• DATA FOR THIS EXERCISE
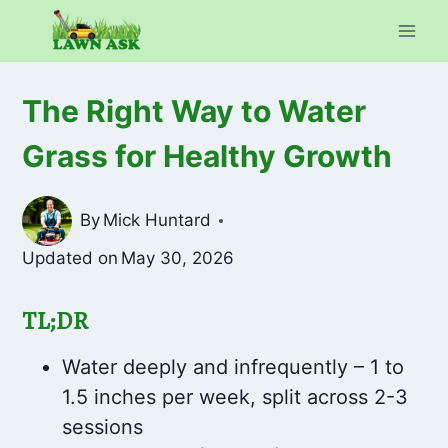
Skip
to
content
The Right Way to Water
Grass for Healthy Growth
By
Mick Huntard
Updated on
May 30, 2026
TL;DR
Water deeply and infrequently – 1 to
1.5 inches per week, split across 2-3
sessions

• HOW TO COMPLETE THIS TASK
Wherever the word "Water" occurs in the data above, copy the line it sits in.

• SOLUTION TO THIS TASK
The Right Way to Water
Water deeply and infrequently – 1 to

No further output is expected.